(Collected data)
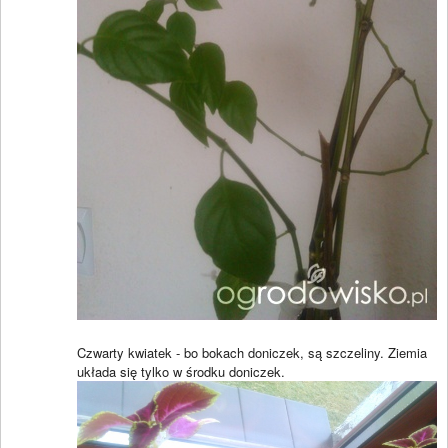
Czwarty kwiatek - bo bokach doniczek, są szczeliny. Ziemia
układa się tylko w środku doniczek.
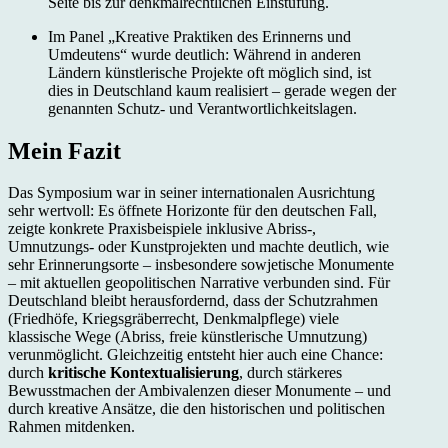
Seite bis zur denkmalrechtlichen Einstufung.
Im Panel „Kreative Praktiken des Erinnerns und
Umdeutens“ wurde deutlich: Während in anderen
Ländern künstlerische Projekte oft möglich sind, ist
dies in Deutschland kaum realisiert – gerade wegen der
genannten Schutz- und Verantwortlichkeitslagen.
Mein Fazit
Das Symposium war in seiner internationalen Ausrichtung
sehr wertvoll: Es öffnete Horizonte für den deutschen Fall,
zeigte konkrete Praxisbeispiele inklusive Abriss-,
Umnutzungs- oder Kunstprojekten und machte deutlich, wie
sehr Erinnerungsorte – insbesondere sowjetische Monumente
– mit aktuellen geopolitischen Narrative verbunden sind. Für
Deutschland bleibt herausfordernd, dass der Schutz­rahmen
(Friedhöfe, Kriegsgräberrecht, Denkmalpflege) viele
klassische Wege (Abriss, freie künstlerische Umnutzung)
verunmöglicht. Gleichzeitig entsteht hier auch eine Chance:
durch
kritische Kontextualisierung
, durch stärkeres
Bewusstmachen der Ambivalenzen dieser Monumente – und
durch kreative Ansätze, die den historischen und politischen
Rahmen mitdenken.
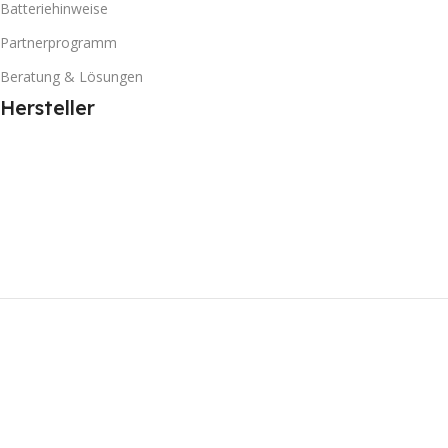
Batteriehinweise
Partnerprogramm
Beratung & Lösungen
Hersteller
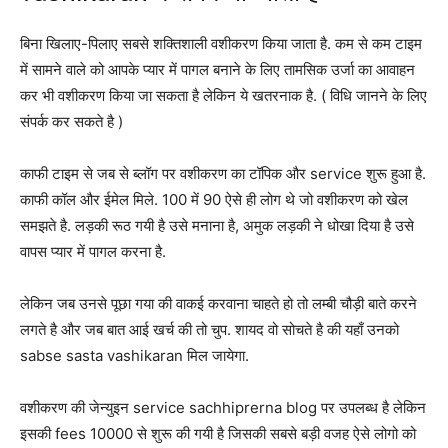
बिना खिलाए-पिलाए सबसे शक्तिशाली वशीकरण किया जाता है. कम से कम टाइम
में सामने वाले को आपके प्यार में पागल बनाने के लिए तामसिक उर्जा का आवाहन
कर भी वशीकरण किया जा सकता है लेकिन ये खतरनाक है. ( विधि जानने के लिए
संपर्क कर सकते है )
काफी टाइम से जब से ब्लॉग पर वशीकरण का टॉपिक और service शुरू हुआ है.
काफी कॉल और ईमेल मिले. 100 में 90 ऐसे ही लोग थे जो वशीकरण को खेल
समझते है. लड़की रूठ गयी है उसे मनाना है, अमुक लड़की ने धोखा दिया है उसे
वापस प्यार में पागल करना है.
लेकिन जब उनसे पूछा गया की वाकई करवाना चाहते हो तो लम्बी चौड़ी बाते करने
लगते है और जब बात आई खर्च की तो चुप. शायद वो सोचते है की यहाँ उनको
sabse sasta vashikaran मिल जायेगा.
वशीकरण की जेन्युइन service sachhiprerna blog पर उपलब्ध है लेकिन
इसकी fees 10000 से शुरू की गयी है जिसकी सबसे बड़ी वजह ऐसे लोगो को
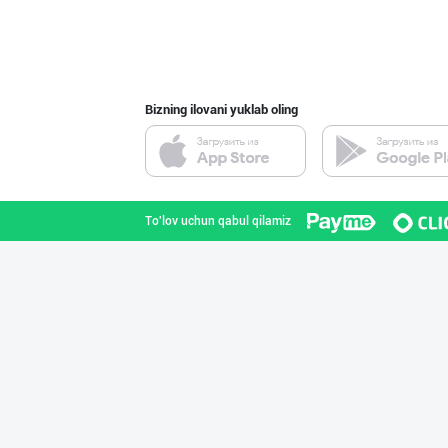
Bizning ilovani yuklab oling
To'lov uchun qabul qilamiz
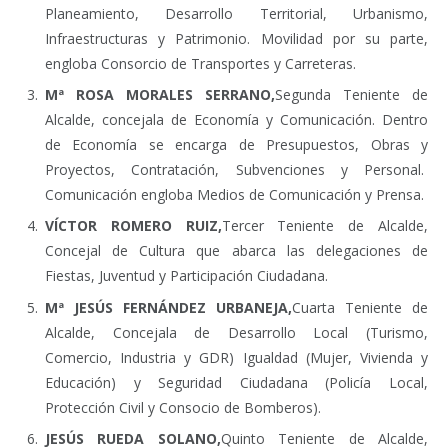
Planeamiento, Desarrollo Territorial, Urbanismo,
Infraestructuras y Patrimonio. Movilidad por su parte,
engloba Consorcio de Transportes y Carreteras.
Mª ROSA MORALES SERRANO,
Segunda Teniente de
Alcalde, concejala de Economía y Comunicación. Dentro
de Economía se encarga de Presupuestos, Obras y
Proyectos, Contratación, Subvenciones y Personal.
Comunicación engloba Medios de Comunicación y Prensa.
VÍCTOR ROMERO RUIZ,
Tercer Teniente de Alcalde,
Concejal de Cultura que abarca las delegaciones de
Fiestas, Juventud y Participación Ciudadana.
Mª JESÚS FERNÁNDEZ URBANEJA,
Cuarta Teniente de
Alcalde, Concejala de Desarrollo Local (Turismo,
Comercio, Industria y GDR) Igualdad (Mujer, Vivienda y
Educación) y Seguridad Ciudadana (Policía Local,
Protección Civil y Consocio de Bomberos).
JESÚS RUEDA SOLANO,
Quinto Teniente de Alcalde,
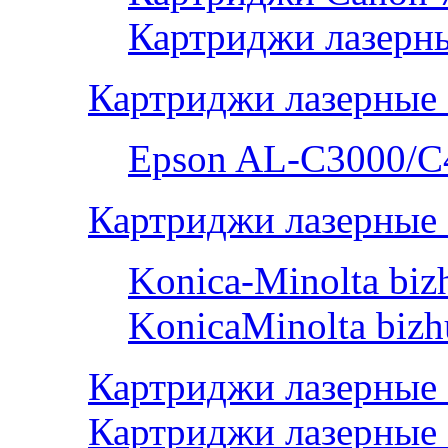
Картриджи лазерны
Картриджи лазерные
Epson AL-С3000/C
Картриджи лазерные 
Konica-Minolta bi
KonicaMinolta biz
Картриджи лазерные
Картриджи лазерные 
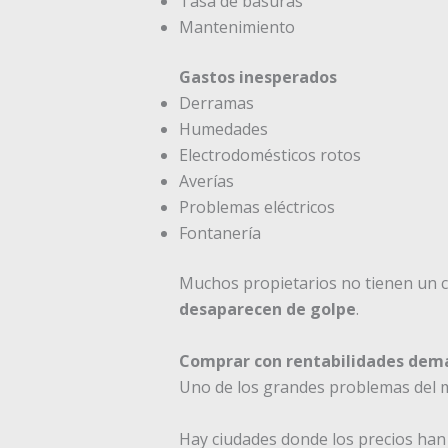
Tasa de basuras
Mantenimiento
Gastos inesperados
Derramas
Humedades
Electrodomésticos rotos
Averías
Problemas eléctricos
Fontanería
Muchos propietarios no tienen un c
desaparecen de golpe
.
Comprar con rentabilidades dema
Uno de los grandes problemas del m
Hay ciudades donde los precios han 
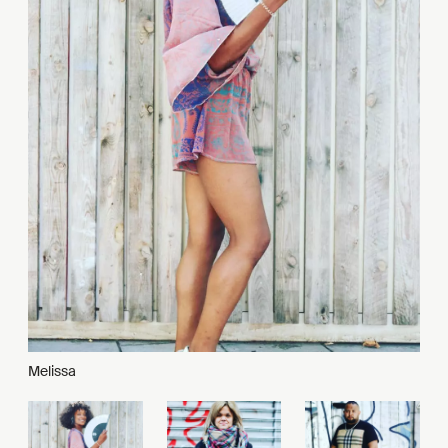
Melissa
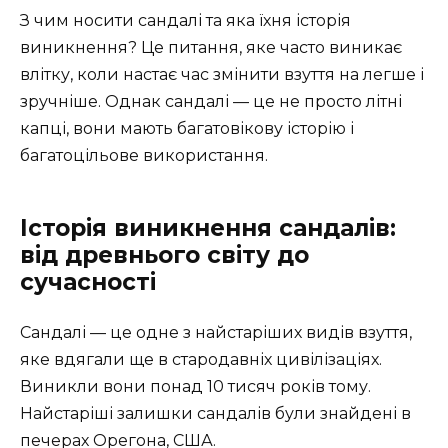
З чим носити сандалі та яка їхня історія
виникнення? Це питання, яке часто виникає
влітку, коли настає час змінити взуття на легше і
зручніше. Однак сандалі — це не просто літні
капці, вони мають багатовікову історію і
багатоцільове використання.
Історія виникнення сандалів:
від древнього світу до
сучасності
Сандалі — це одне з найстаріших видів взуття,
яке вдягали ще в стародавніх цивілізаціях.
Виникли вони понад 10 тисяч років тому.
Найстаріші залишки сандалів були знайдені в
печерах Орегона, США.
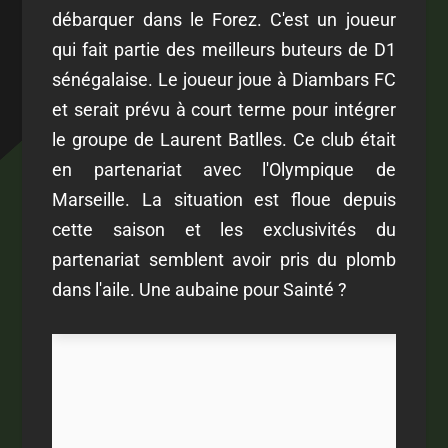
débarquer dans le Forez. C'est un joueur
qui fait partie des meilleurs buteurs de D1
sénégalaise. Le joueur joue à Diambars FC
et serait prévu à court terme pour intégrer
le groupe de Laurent Batlles. Ce club était
en partenariat avec l'Olympique de
Marseille. La situation est floue depuis
cette saison et les exclusivités du
partenariat semblent avoir pris du plomb
dans l'aile. Une aubaine pour Sainté ?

Work request: Among the entries above, take the line with "Proyectos, Contratación, Subvenciones", the line with "багатоцільове використання.", and all the lines between them, and restate them word for word without pictures.

Solution to the exercise:
Proyectos, Contratación, Subvenciones y Personal.
Comunicación engloba Medios de Comunicación y Prensa.
VÍCTOR ROMERO RUIZ,
Tercer Teniente de Alcalde,
Concejal de Cultura que abarca las delegaciones de
Fiestas, Juventud y Participación Ciudadana.
Mª JESÚS FERNÁNDEZ URBANEJA,
Cuarta Teniente de
Alcalde, Concejala de Desarrollo Local (Turismo,
Comercio, Industria y GDR) Igualdad (Mujer, Vivienda y
Educación) y Seguridad Ciudadana (Policía Local,
Protección Civil y Consocio de Bomberos).
JESÚS RUEDA SOLANO,
Quinto Teniente de Alcalde,
Картриджи лазерны
Картриджи лазерные
Epson AL-С3000/C
Картриджи лазерные 
Konica-Minolta bi
KonicaMinolta biz
Картриджи лазерные
Картриджи лазерные 
Tasa de basuras
Mantenimiento
Gastos inesperados
Derramas
Humedades
Electrodomésticos rotos
Averías
Problemas eléctricos
Fontanería
Muchos propietarios no tienen un c
desaparecen de golpe
.
Comprar con rentabilidades dema
Uno de los grandes problemas del m
Hay ciudades donde los precios han 
Melissa
З чим носити сандалі та яка їхня історія
виникнення? Це питання, яке часто виникає
влітку, коли настає час змінити взуття на легше і
зручніше. Однак сандалі — це не просто літні
капці, вони мають багатовікову історію і
багатоцільове використання.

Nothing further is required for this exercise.